NW: I like to think of GEG as an “incubator”. It’s a place where tal­ented scholars from all over the world can come and work out their concepts and early thinking, and with the support of GEG see their ideas develop and flourish. This means we’re driven by the inter­ests and passions of our scholars, and we’ve evolved accordingly: Leonardo Martinez coordinated a project on pathways through the financial crisis with Brad Setser, Calum Miller and Arunabha Ghosh; Carolyn Deere Birkbeck expanded our expertise in areas of trade and intellectual property; Devi Sridhar brought new emphasis on global health governance, Alex Betts on migration governance, and Lindsay Whitfield on aid governance. More recently Emily Jones has been working on developing country negotiating strategies and now financial regulation. This year she became Deputy Director of the Programme. Now, in the aftermath of another financial crisis, we find ourselves once again looking at finance.

GEG: What do you see as GEG’s current role within the University and broader global discussions of economic policymaking?

NW: I think GEG is an excellent example of how a college-based but departmentally-affiliated research centre can work. It plays an important role within University College, demonstrating to alumni that the college is deeply involved in current, policy-relevant work, and we’re extremely grateful for the support the college and its alumni have shown us. Through the Global Leaders Fellowship (GLF) programme GEG brings scholars from developing countries into the University College and Oxford communities, expanding the perspectives of researchers working here and fostering exciting new collaborations.

Looking at GEG’s role in broader academic and policy debates, I see us as serving as a constant reminder that the voices and interests of developing countries need to be heard on the global stage.
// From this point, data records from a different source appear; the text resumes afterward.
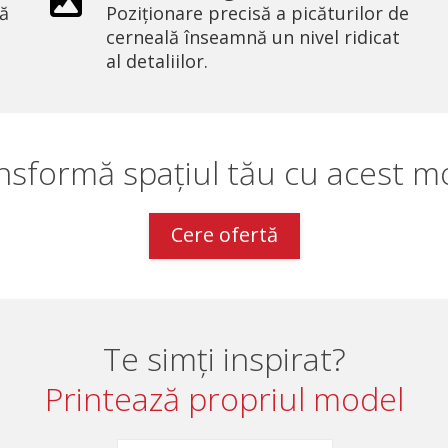
ră
Poziționare precisă a picăturilor de
cerneală înseamnă un nivel ridicat
al detaliilor.
nsformă spațiul tău cu acest m
Cere ofertă
Te simți inspirat?
Printează propriul model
All too often these debates are too narrow: you get a group of rich coun­tries sitting around a table negotiating financial reforms and fail­ing to realize that the outcome of those negotiations will profoundly affect developing countries. GEG’s role is to highlight this fact, to increase our understanding of how these global agreements and institutions influence developing countries, and to help developing countries identify strategies for using global institutions to advance their own interests.
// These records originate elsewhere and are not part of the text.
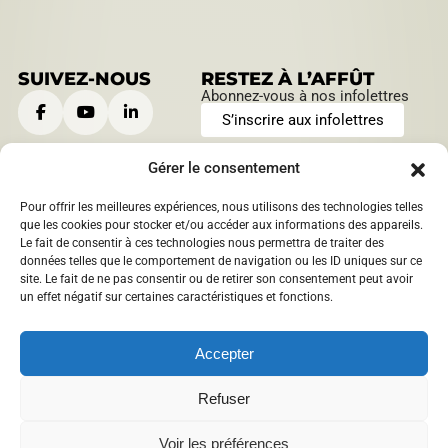
SUIVEZ-NOUS
RESTEZ À L’AFFÛT
Abonnez-vous à nos infolettres
S’inscrire aux infolettres
Gérer le consentement
Pour offrir les meilleures expériences, nous utilisons des technologies telles
CONTACTEZ-NOUS
HEURES D’OUVERTURE
que les cookies pour stocker et/ou accéder aux informations des appareils.
Le fait de consentir à ces technologies nous permettra de traiter des
901, boulevard Saint-Joseph
Lundi au jeudi:
données telles que le comportement de navigation ou les ID uniques sur ce
Roberval, Québec
,
Canada
9 h à 12 h | 13 h à 16 h
site. Le fait de ne pas consentir ou de retirer son consentement peut avoir
1209 boulevard Sacré-Coeur
Vendredi:
un effet négatif sur certaines caractéristiques et fonctions.
Saint-Félicien, Québec
,
9 h à 12 h
Canada
info@​mrcdomaineduroy.ca
Accepter
418 275-5044
Refuser
Politique de confidentialité
Voir les préférences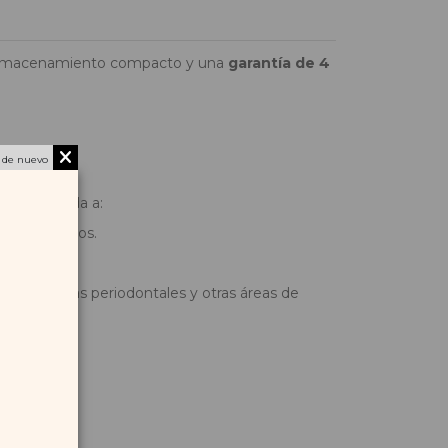
 un almacenamiento compacto y una
garantía de 4
 de nuevo
-300 te ayuda a:
olo 3 segundos.
o a las bolsas periodontales y otras áreas de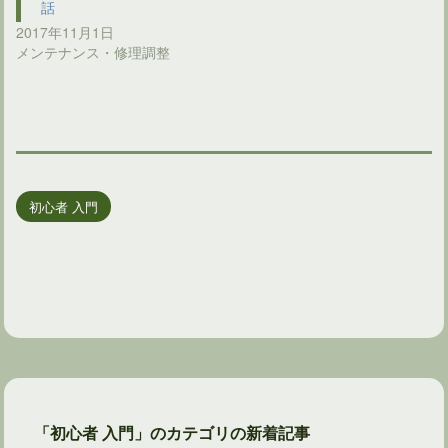
話
2017年11月1日
メンテナンス・修理調整
初心者 入門
「初心者 入門」のカテゴリの新着記事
GEG: How does the Global Leaders Fellowship (GLF) Programme build from GEG?

NW: I’m extremely proud of the GLF programme, which we jointly run with the Niehaus Centre at Princeton. The fundamental question of what do the institutions for governing the global economy look like from the Global South remains critically understudied. Through the GLF programme we’re making a substantial contribution to filling this gap, and helping create a network of scholar-practitioners who can begin to redress these historical imbalances, both in academia and in the policy world.

GEG: How do you imagine GEG might evolve over its next decade?

NW: The work we embarked on ten years ago is far from complete, so I don’t imagine our overall mission and fundamental motivations to change any time soon. I think GEG will always be an institution driven by two questions: (1) how can smaller, less powerful countries use existing global rules and institutions to their advantage, and (2) what strategies can they employ to help change these rules? What we’ve learned through our research is that developing and emerging coun­tries do have room to manoeuvre in global economic governance; our challenge looking forward is to produce the research which is needed to help them make the most of these opportunities.